We aren't dealing with stupid people. If 1/10th of
the bots will do the trick, that's 1/10th of the work. A larger
botnet would expose the controllers much more rapidly with focused
traffic flows towards the controllers. No controller = no $$. You'd
also have more people involved to speed up the process and now you're
spending money that you don't have to when 100K will suffice nicely.
Whether you buy the botnets or you build them yourself, you need time
to generate revenue. Survival and greed are factors here. Aggregating
botnets is possible, sure. But that means you're paying someone for
their use. They aren't just giving them away. Of course, you could
buy a botnet, but again, why buy when you can build 100K botnet in
short order and for free?

Discussing botnet sizes is irrelevant though except in the case of
mitigation and deciding where to spend time working *80/20*.

Look at how the discussions surrounding SPAM have evolved. It went
from "damn abusers", to "damn software", to "where's the money coming
from?". The BotNet problem has already evolved to "where's the money".

Botnets are a new phenomenon. [ Gadi!?]

[ SNIP ]

Botnets are a new phenomenon. [ Gadi!?]

hehe, I won't take the bait on that one Martin. :slight_smile:

I suppose that back in the days when it was "new" they weren't really called "armies", and _hackers_ would actually set up "real" bots on pwned boxes. Today we see less and less actual eggdrops/energymechs botnets, and a ton more IRC-related Trojan horses consisting botnets.

The issue is rather new in the security world "press". They are still testing the ground. The actual press will start buzzing about it soon, to a very large degree due to much noise created by me for a long time on some security related mailing lists. I am not sure if this is good or bad.

Many people still believe DDoS is mostly constructed by using broadcast... (remember the rootshell days with lists being distributed?) people "throw" the word botnet around for the past couple of years.. but nothing beyond that.

It can turn into a media "hype" issue. It can turn into a public.. whatever.

Thing is, people will be more conscience about it and maybe something more will be done than a select few who waste their private time fighting this against people who make money from it.

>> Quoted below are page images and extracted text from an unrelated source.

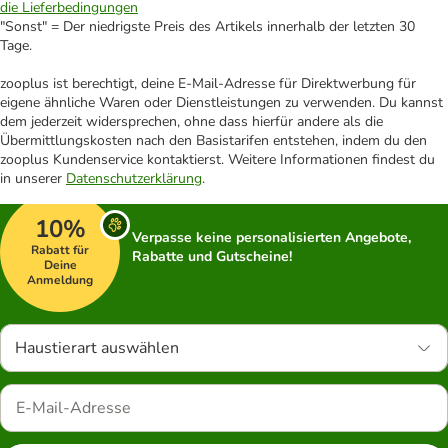
die Lieferbedingungen
"Sonst" = Der niedrigste Preis des Artikels innerhalb der letzten 30
Tage.
zooplus ist berechtigt, deine E-Mail-Adresse für Direktwerbung für
eigene ähnliche Waren oder Dienstleistungen zu verwenden. Du kannst
dem jederzeit widersprechen, ohne dass hierfür andere als die
Übermittlungskosten nach den Basistarifen entstehen, indem du den
zooplus Kundenservice kontaktierst. Weitere Informationen findest du
in unserer
Datenschutzerklärung
.
10%
Verpasse keine personalisierten Angebote,
Rabatt für
Rabatte und Gutscheine!
Deine
Anmeldung
Haustierart auswählen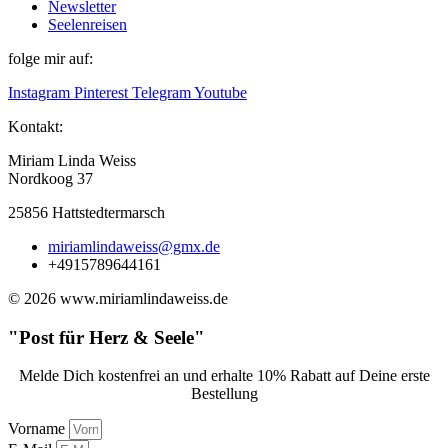
Newsletter
Seelenreisen
folge mir auf:
Instagram
Pinterest
Telegram
Youtube
Kontakt:
Miriam Linda Weiss
Nordkoog 37
25856 Hattstedtermarsch
miriamlindaweiss@gmx.de
+4915789644161
© 2026 www.miriamlindaweiss.de
"Post für Herz & Seele"
Melde Dich kostenfrei an und erhalte 10% Rabatt auf Deine erste
Bestellung
Vorname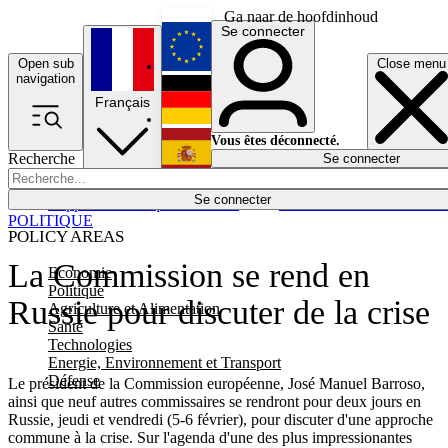
Ga naar de hoofdinhoud
Se connecter
Open sub
Close menu
English
navigation
Français
Deutsch
Vous êtes déconnecté.
Recherche
Se connecter
Español
Lumières éteintes
Se connecter
Rapporteur
Politique
Économie
Newsletters
Evénements
Em
POLITIQUE
POLICY AREAS
La Commission se rend en
Economie
Politique
Russie pour discuter de la crise
Agriculture et Alimentation
Santé
Technologies
Energie, Environnement et Transport
Défense
Le président de la Commission européenne, José Manuel Barroso,
ainsi que neuf autres commissaires se rendront pour deux jours en
Russie, jeudi et vendredi (5-6 février), pour discuter d'une approche
commune à la crise. Sur l'agenda d'une des plus impressionantes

As to the date "all this" started.. I'd have to say that it started a long time ago, but really hit it with the big come-back of Trojan horses (not that they ever really disappeared) during 1996-1997.

  Gadi.

Botnets aren't new. They've been prototyped on various IRC networks for years. It started with hordes of linked eggdrop bots for Death Star style privmsg/notice flood attacks on single users (1998? 1999?). When the response was to hunt down and remove the bots in a mass fashion (I hacked up one of the early tools for doing it), it turned into submarine botnets on private servers (or not connected to IRC at all) doing DDoS attacks against targetted IP addresses. These days, it's virally injected remote controls and soon, sharks with frickin laser beams.

- billn

Botnets aren't new. They've been prototyped on various IRC networks for years. It started with hordes of linked eggdrop bots for Death Star style privmsg/notice flood attacks on single users (1998? 1999?). When

For history's sake, most people name BO and netbus as the "original" remote control Trojan horses. Those that started all the mess.

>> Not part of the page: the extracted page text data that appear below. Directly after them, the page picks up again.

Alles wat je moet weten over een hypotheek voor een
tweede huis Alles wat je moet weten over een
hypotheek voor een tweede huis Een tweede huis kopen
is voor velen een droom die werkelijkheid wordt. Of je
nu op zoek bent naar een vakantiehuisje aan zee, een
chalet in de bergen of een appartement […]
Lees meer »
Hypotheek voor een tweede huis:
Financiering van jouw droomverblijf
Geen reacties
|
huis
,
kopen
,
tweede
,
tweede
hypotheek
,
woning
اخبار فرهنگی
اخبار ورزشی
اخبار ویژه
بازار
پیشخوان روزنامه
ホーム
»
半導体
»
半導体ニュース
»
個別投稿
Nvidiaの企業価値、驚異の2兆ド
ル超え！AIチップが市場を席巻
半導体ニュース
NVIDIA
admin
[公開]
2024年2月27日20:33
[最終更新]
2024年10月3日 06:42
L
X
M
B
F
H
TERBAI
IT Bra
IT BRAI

Truth be told, that's far from the truth, although history won't care much about it.

There were two main "remote" Trojan horses that came before.

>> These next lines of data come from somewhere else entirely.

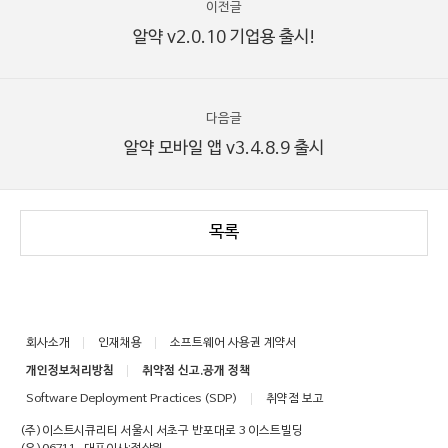
이전글
알약 v2.0.10 기업용 출시!
다음글
알약 모바일 앱 v3.4.8.9 출시
목록
회사소개
인재채용
소프트웨어 사용권 계약서
개인정보처리방침
취약점 신고.공개 정책
Software Deployment Practices (SDP)
취약점 보고
(주)이스트시큐리티 서울시 서초구 반포대로 3 이스트빌딩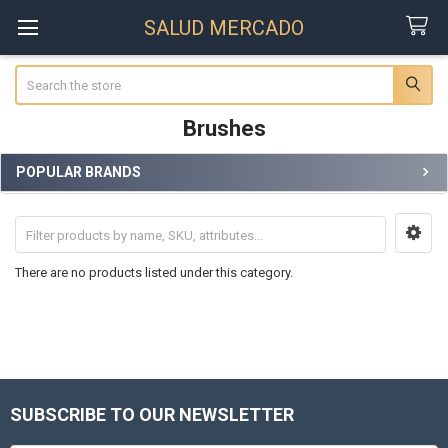
SALUD MERCADO
Search
Brushes
POPULAR BRANDS
Sidebar
There are no products listed under this category.
SUBSCRIBE TO OUR NEWSLETTER
Footer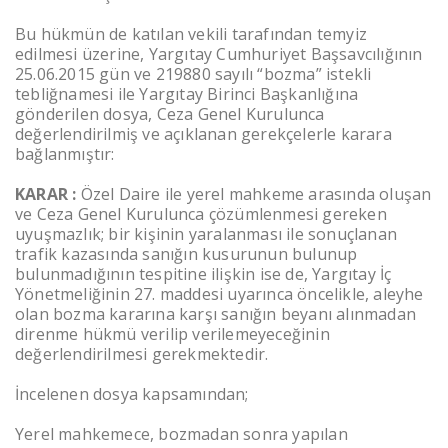
Bu hükmün de katılan vekili tarafından temyiz
edilmesi üzerine, Yargıtay Cumhuriyet Başsavcılığının
25.06.2015 gün ve 219880 sayılı “bozma” istekli
tebliğnamesi ile Yargıtay Birinci Başkanlığına
gönderilen dosya, Ceza Genel Kurulunca
değerlendirilmiş ve açıklanan gerekçelerle karara
bağlanmıştır:
KARAR :
Özel Daire ile yerel mahkeme arasında oluşan
ve Ceza Genel Kurulunca çözümlenmesi gereken
uyuşmazlık; bir kişinin yaralanması ile sonuçlanan
trafik kazasında sanığın kusurunun bulunup
bulunmadığının tespitine ilişkin ise de, Yargıtay İç
Yönetmeliğinin 27. maddesi uyarınca öncelikle, aleyhe
olan bozma kararına karşı sanığın beyanı alınmadan
direnme hükmü verilip verilemeyeceğinin
değerlendirilmesi gerekmektedir.
İncelenen dosya kapsamından;
Yerel mahkemece, bozmadan sonra yapılan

One was by MrZ (I think!) who hung around the efnet IRC network and created havoc 1, 2 and 3. also known at the time as route32b.exe, mostly.

There was Socket de Troie (sp?), with a cute French GUI interface.

Most botnets back then were indeed eggdrops/energymechs, but the masses started.. erm.. massing with script.ini and DMSETUP.exe showing up in late 1996.

Then came BO and netbus. The original netbus was actually written in delphy if I remember right.. most of these Trojan horses later on, for a few years, were written in VB and C (moving from PASCAL).

  Gadi.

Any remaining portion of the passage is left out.